Schulz and Cox have both sought to highlight their support for parents, especially when it comes to their role in the children’s education, taking a page from the playbook of Virginia Gov. Glenn Youngkin. The longtime business executive defeated Democrat Terry McAuliffe last year after seizing on a comment McAuliffe made at a debate questioning the involvement of parents in determining school curriculums.
“We talk frequently about my parental bill of rights that I put out a couple of months ago, talking about empowering parents.
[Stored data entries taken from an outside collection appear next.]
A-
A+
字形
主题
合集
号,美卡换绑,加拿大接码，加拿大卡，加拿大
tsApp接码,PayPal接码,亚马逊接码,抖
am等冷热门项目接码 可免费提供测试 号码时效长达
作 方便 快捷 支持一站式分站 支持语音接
If your children are in a school system or in a specific school that’s not working, that’s not living up to the standard, then the parents should have the opportunity to take that child to something like a public charter school [or a private school],” Schulz told JI. Cox took the rhetoric further, calling for “increased parental rights” and vowing to “end CRT [critical race theory] and gender politics in schools.”
Schulz’s backers point out that Trump is extremely unpopular in Maryland — the former president earned just 32% of the vote in 2020 — but in a Republican primary, a Trump-backed candidate could emerge victorious. “Dan Cox is not a unifier,” said Dubin, the real estate developer.
Libit added that in Baltimore, many politically conservative Jews who might prefer Schulz are registered as Democrats, so they can’t vote in the Republican primary.
“Honestly, most of the local politics in Baltimore City and Baltimore County, is — if you want to have a say in your candidates, you have to be registered as a Democrat to vote in the primaries,” he said.
Abba Poliakoff, a Baltimore resident who is supporting Schulz, said he thinks the contrast between Schulz and Cox might work in her favor.
“He’s got a reputation, and he says things that are a little unnerving,” Poliakoff told JI. “I told Kelly, I thought that, you know, to some extent, he really helps Kelly, in the sense that people can see — particularly people [who] would not otherwise normally vote Republican — that she is a strong, middle-of-the-road, logical, careful, understanding candidate.”
This is Schulz’s pitch, too: “I’m a common-sense bipartisan leader,” she explained. “That’s what I will continue to bring to the governor’s office when I’m there.”
But in an increasingly polarized country, do primary voters still care about common-sense, bipartisan leadership any longer? Voters in the Old Line State will decide on Tuesday.